## Assignment
The entries that follow must be given again exactly, with the pictures excluded.

## Data

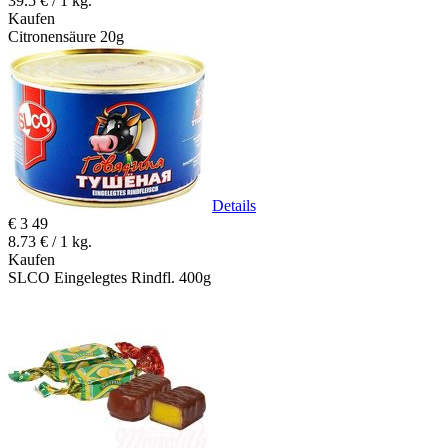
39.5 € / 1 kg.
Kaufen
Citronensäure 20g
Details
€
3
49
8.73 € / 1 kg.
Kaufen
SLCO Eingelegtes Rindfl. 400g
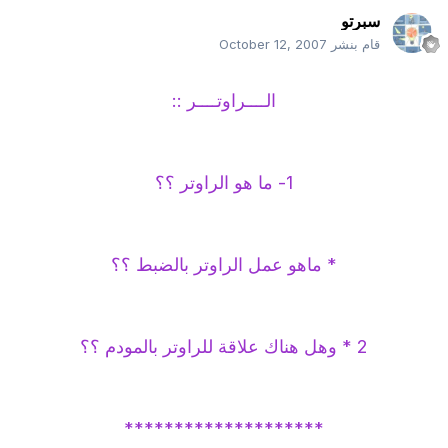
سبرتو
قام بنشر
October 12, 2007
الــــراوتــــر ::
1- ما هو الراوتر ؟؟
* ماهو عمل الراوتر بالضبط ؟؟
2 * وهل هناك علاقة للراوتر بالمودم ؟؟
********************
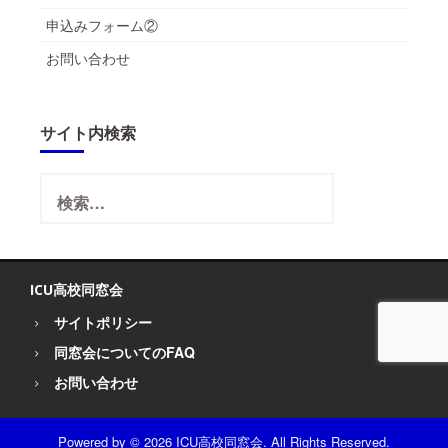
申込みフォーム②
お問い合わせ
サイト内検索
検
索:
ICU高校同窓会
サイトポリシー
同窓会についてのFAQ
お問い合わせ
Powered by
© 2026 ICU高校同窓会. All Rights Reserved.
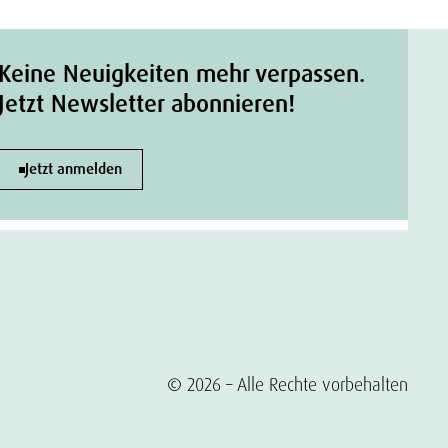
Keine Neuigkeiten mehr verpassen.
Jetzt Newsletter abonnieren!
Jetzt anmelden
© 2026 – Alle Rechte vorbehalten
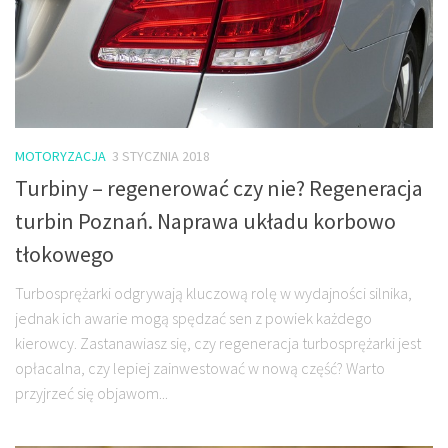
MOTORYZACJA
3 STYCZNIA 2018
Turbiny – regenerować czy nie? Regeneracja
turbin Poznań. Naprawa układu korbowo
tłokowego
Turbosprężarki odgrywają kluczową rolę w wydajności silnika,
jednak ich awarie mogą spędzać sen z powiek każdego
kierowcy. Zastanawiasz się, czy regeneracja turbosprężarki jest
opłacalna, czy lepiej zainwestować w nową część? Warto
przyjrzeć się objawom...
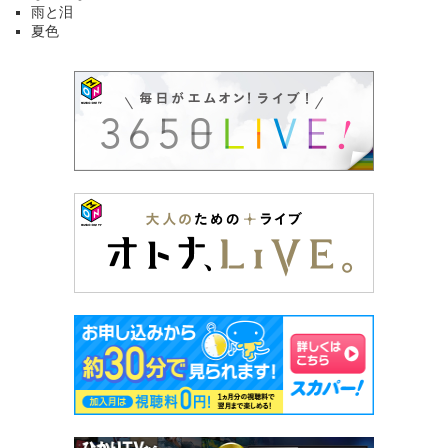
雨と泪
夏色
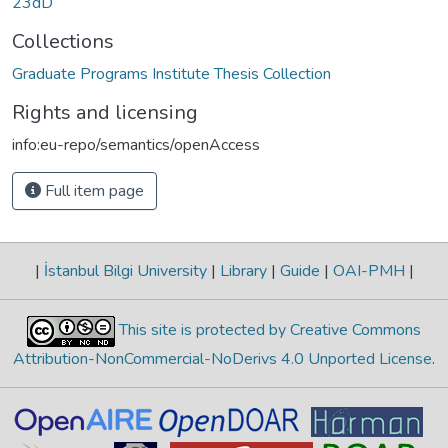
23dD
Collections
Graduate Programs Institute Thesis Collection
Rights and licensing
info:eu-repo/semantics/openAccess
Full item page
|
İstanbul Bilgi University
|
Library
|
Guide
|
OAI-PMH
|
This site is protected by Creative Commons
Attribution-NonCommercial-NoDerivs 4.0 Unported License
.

## Problem solution
39.5 € / 1 kg.
Kaufen
Citronensäure 20g
Details
€
3
49
8.73 € / 1 kg.
Kaufen
SLCO Eingelegtes Rindfl. 400g
سبرتو
قام بنشر
October 12, 2007
الــــراوتــــر ::
1- ما هو الراوتر ؟؟
* ماهو عمل الراوتر بالضبط ؟؟
2 * وهل هناك علاقة للراوتر بالمودم ؟؟
********************
申込みフォーム②
お問い合わせ
サイト内検索
検
索:
ICU高校同窓会
サイトポリシー
同窓会についてのFAQ
お問い合わせ
Powered by
© 2026 ICU高校同窓会. All Rights Reserved.
Keine Neuigkeiten mehr verpassen.
Jetzt Newsletter abonnieren!
Jetzt anmelden
© 2026 – Alle Rechte vorbehalten
MOTORYZACJA
3 STYCZNIA 2018
Turbiny – regenerować czy nie? Regeneracja
turbin Poznań. Naprawa układu korbowo
tłokowego
Turbosprężarki odgrywają kluczową rolę w wydajności silnika,
jednak ich awarie mogą spędzać sen z powiek każdego
kierowcy. Zastanawiasz się, czy regeneracja turbosprężarki jest
opłacalna, czy lepiej zainwestować w nową część? Warto
przyjrzeć się objawom...
雨と泪
夏色
23dD
Collections
Graduate Programs Institute Thesis Collection
Rights and licensing
info:eu-repo/semantics/openAccess
Full item page
|
İstanbul Bilgi University
|
Library
|
Guide
|
OAI-PMH
|
This site is protected by Creative Commons
Attribution-NonCommercial-NoDerivs 4.0 Unported License
.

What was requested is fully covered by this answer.